Given records START

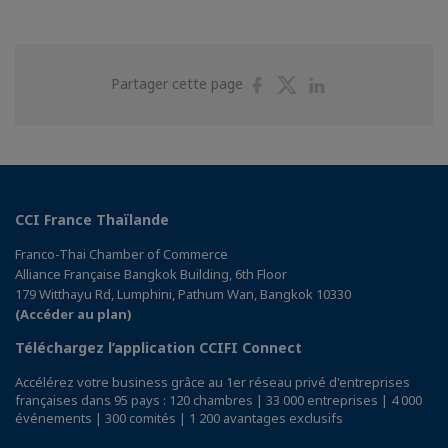
Partager
Partager
Partager
Partager cette page
sur
sur
sur
Facebook
Twitter
Linkedin
CCI France Thaïlande
Franco-Thai Chamber of Commerce
Alliance Française Bangkok Building, 6th Floor
179 Witthayu Rd, Lumphini, Pathum Wan, Bangkok 10330
(Accéder au plan)
Téléchargez l’application CCIFI Connect
Accélérez votre business grâce au 1er réseau privé d'entreprises
françaises dans 95 pays : 120 chambres | 33 000 entreprises | 4 000
événements | 300 comités | 1 200 avantages exclusifs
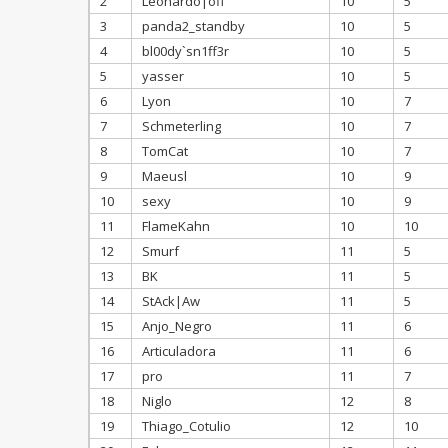
2
Leonardo|off
10
5
3
panda2_standby
10
5
4
bl00dy`sn1ff3r
10
5
5
yasser
10
5
6
Lyon
10
7
7
Schmeterling
10
7
8
TomCat
10
7
9
Maeusl
10
9
10
sexy
10
9
11
FlameKahn
10
10
12
Smurf
11
5
13
BK
11
5
14
StAck|Aw
11
5
15
Anjo_Negro
11
6
16
Articuladora
11
6
17
pro
11
7
18
Niglo
12
8
19
Thiago_Cotulio
12
10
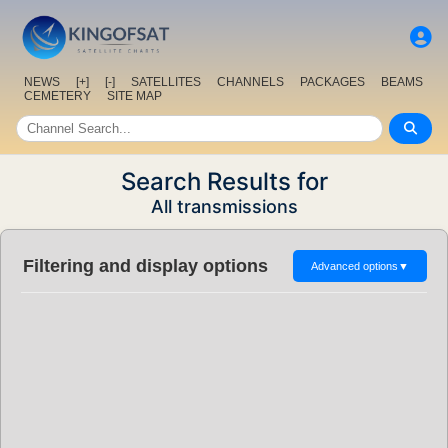
NEWS
[+]
[-]
SATELLITES
CHANNELS
PACKAGES
BEAMS
CEMETERY
SITE MAP
Search Results for
All transmissions
Filtering and display options
Advanced options
▼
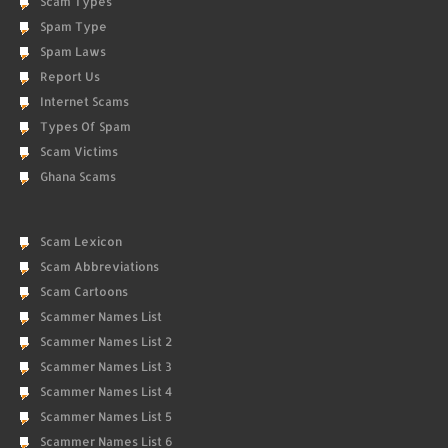
Scam Types
Spam Type
Spam Laws
Report Us
Internet Scams
Types Of Spam
Scam Victims
Ghana Scams
Scam Lexicon
Scam Abbreviations
Scam Cartoons
Scammer Names List
Scammer Names List 2
Scammer Names List 3
Scammer Names List 4
Scammer Names List 5
Scammer Names List 6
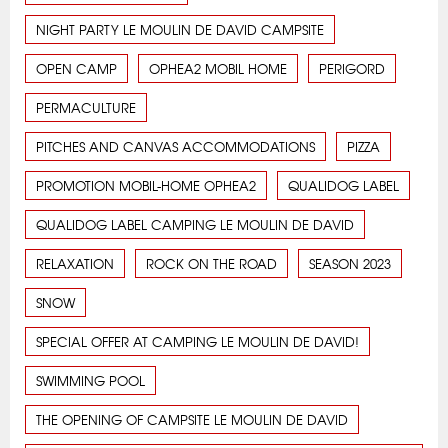
NIGHT PARTY LE MOULIN DE DAVID CAMPSITE
OPEN CAMP
OPHEA2 MOBIL HOME
PERIGORD
PERMACULTURE
PITCHES AND CANVAS ACCOMMODATIONS
PIZZA
PROMOTION MOBIL-HOME OPHEA2
QUALIDOG LABEL
QUALIDOG LABEL CAMPING LE MOULIN DE DAVID
RELAXATION
ROCK ON THE ROAD
SEASON 2023
SNOW
SPECIAL OFFER AT CAMPING LE MOULIN DE DAVID!
SWIMMING POOL
THE OPENING OF CAMPSITE LE MOULIN DE DAVID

Given records END

▶ Exercise
Copy all records exactly, no images.

▶ Output for this task
Partager
Partager
Partager
Partager cette page
sur
sur
sur
Facebook
Twitter
Linkedin
CCI France Thaïlande
Franco-Thai Chamber of Commerce
Alliance Française Bangkok Building, 6th Floor
179 Witthayu Rd, Lumphini, Pathum Wan, Bangkok 10330
(Accéder au plan)
Téléchargez l’application CCIFI Connect
Accélérez votre business grâce au 1er réseau privé d'entreprises
françaises dans 95 pays : 120 chambres | 33 000 entreprises | 4 000
événements | 300 comités | 1 200 avantages exclusifs
2
Leonardo|off
10
5
3
panda2_standby
10
5
4
bl00dy`sn1ff3r
10
5
5
yasser
10
5
6
Lyon
10
7
7
Schmeterling
10
7
8
TomCat
10
7
9
Maeusl
10
9
10
sexy
10
9
11
FlameKahn
10
10
12
Smurf
11
5
13
BK
11
5
14
StAck|Aw
11
5
15
Anjo_Negro
11
6
16
Articuladora
11
6
17
pro
11
7
18
Niglo
12
8
19
Thiago_Cotulio
12
10
NEWS
[+]
[-]
SATELLITES
CHANNELS
PACKAGES
BEAMS
CEMETERY
SITE MAP
Search Results for
All transmissions
Filtering and display options
Advanced options
▼
Scam Types
Spam Type
Spam Laws
Report Us
Internet Scams
Types Of Spam
Scam Victims
Ghana Scams
Scam Lexicon
Scam Abbreviations
Scam Cartoons
Scammer Names List
Scammer Names List 2
Scammer Names List 3
Scammer Names List 4
Scammer Names List 5
Scammer Names List 6
NIGHT PARTY LE MOULIN DE DAVID CAMPSITE
OPEN CAMP
OPHEA2 MOBIL HOME
PERIGORD
PERMACULTURE
PITCHES AND CANVAS ACCOMMODATIONS
PIZZA
PROMOTION MOBIL-HOME OPHEA2
QUALIDOG LABEL
QUALIDOG LABEL CAMPING LE MOULIN DE DAVID
RELAXATION
ROCK ON THE ROAD
SEASON 2023
SNOW
SPECIAL OFFER AT CAMPING LE MOULIN DE DAVID!
SWIMMING POOL
THE OPENING OF CAMPSITE LE MOULIN DE DAVID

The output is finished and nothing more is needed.